Ask yourself the same question: Do you believe you are what others say you are? Do you know what others say you are, for better or worse, and do you care?  

In the pre-digital era, what others believed about you was your REPUTATION generated mostly by your authentic words and deeds. In the digital era, what others believe about you is your CELEBRITY generated mostly by your surface appearance and media visibility.

We have won the Human Race but this last digital leap has thrown civilization off its balance, a noisy instability that promises to accelerate as AI matures our new #FrictionLessSociety before it settles for another period of relative calm.  This essay explores how we might understand this paradigm shift, and what we can do about it?

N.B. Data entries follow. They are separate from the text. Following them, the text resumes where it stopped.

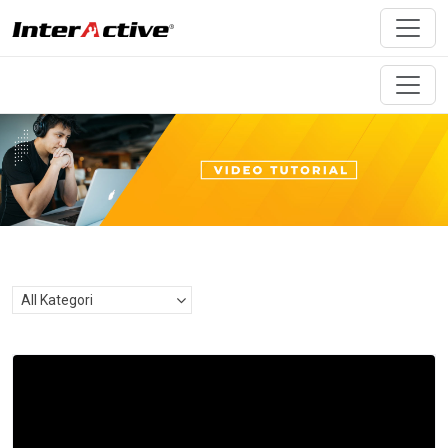
All Kategori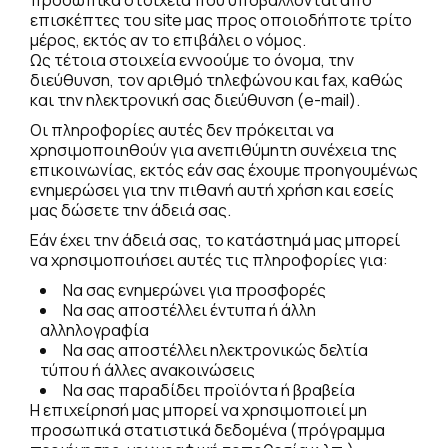
προσωπικά στοιχεία που υποβάλλονται από
επισκέπτες του site μας προς οποιοδήποτε τρίτο
μέρος, εκτός αν το επιβάλει ο νόμος.
Ως τέτοια στοιχεία εννοούμε το όνομα, την
διεύθυνση, τον αριθμό τηλεφώνου και fax, καθώς
και την ηλεκτρονική σας διεύθυνση (e-mail).
Οι πληροφορίες αυτές δεν πρόκειται να
χρησιμοποιηθούν για ανεπιθύμητη συνέχεια της
επικοινωνίας, εκτός εάν σας έχουμε προηγουμένως
ενημερώσει για την πιθανή αυτή χρήση και εσείς
μας δώσετε την άδειά σας.
Εάν έχει την άδειά σας, το κατάστημά μας μπορεί
να χρησιμοποιήσει αυτές τις πληροφορίες για:
Να σας ενημερώνει για προσφορές
Να σας αποστέλλει έντυπα ή άλλη
αλληλογραφία
Να σας αποστέλλει ηλεκτρονικώς δελτία
τύπου ή άλλες ανακοινώσεις
Να σας παραδίδει προϊόντα ή βραβεία
Η επιχείρησή μας μπορεί να χρησιμοποιεί μη
προσωπικά στατιστικά δεδομένα (πρόγραμμα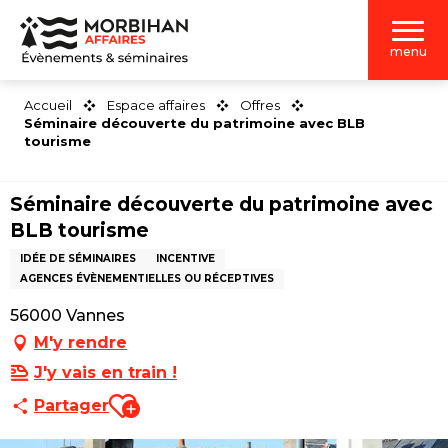
Aller
au
menu
contenu
principal
Accueil
Espace affaires
Offres
Séminaire découverte du patrimoine avec BLB
tourisme
Séminaire découverte du patrimoine avec
BLB tourisme
IDÉE DE SÉMINAIRES
INCENTIVE
AGENCES ÉVÈNEMENTIELLES OU RÉCEPTIVES
56000 Vannes
M'y rendre
J'y vais en train !
Ajouter aux favoris
Partager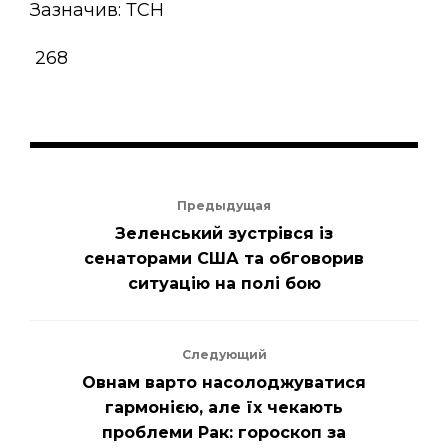
Зазначив: ТСН
268
Предыдущая
Зеленський зустрівся із
сенаторами США та обговорив
ситуацію на полі бою
Следующий
Овнам варто насолоджуватися
гармонією, але їх чекають
проблеми Рак: гороскоп за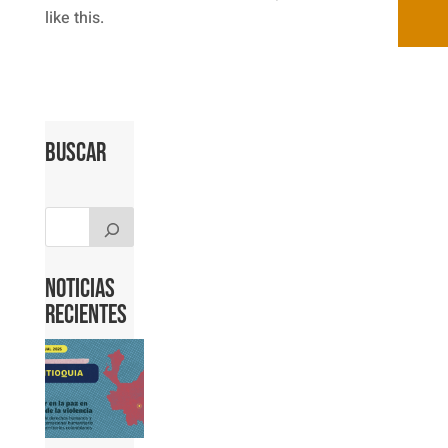
like this.
Buscar
Noticias
Recientes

From an individual perspective, once you  let your authentic voice be in charge of you (with your authentic ears listening), none of this new noise matters because you can be sure that any and all feedback you experience directly (spoken or written language) and indirectly (body language) will focus 100% on developing the real you and not an impostor.  Only you can do this work but it is the surest and quickest path to find and enjoy using your own unique voice to fully experience life moving at near the speed of light.

[Note:  This is a kind of Lite Do it Yourself (DIY) advice piece so I will present my advice as part of a "Theory of the Crime (TOC)" framework to put the advice in context. Think car - Theory of Driving (TOD) -  then, tell how the car works in detail in order to drive it.]

Life is hard because our experienced reality has two main moving parts: our internal private reality RInt and our perception of external public reality, RExt.  These parts are forever connected, and in a constant state of change and exchange; and they don’t communicate well with each other because there will always be differences between you and the public. (That’s why we interact with the other, Duh!) RInt and  RExt can never know exactly what the other is like, whether RExt  is people  or nature that you are trying to get to know better.

If connecting was easy life would become boring. Because it’s hard, experience tells us where to push to find our direction and how to tune our actions to discover our authentic voice; this process is what makes life forever interesting and exciting.

The great 20th century philosopher Ludwig Wittgenstein named this dilemma the “beetle in the box problem“–the fundamental limitation of one mind to know exactly what’s in another mind.  This is similar to the related discovery that our ability to precisely understand physical reality through physics, mathematics, and computers is fundamentally limited by primal quantum uncertainty embedded deep in the fabric of Reality. (Some would argue that quantum uncertainty is the source of free will.)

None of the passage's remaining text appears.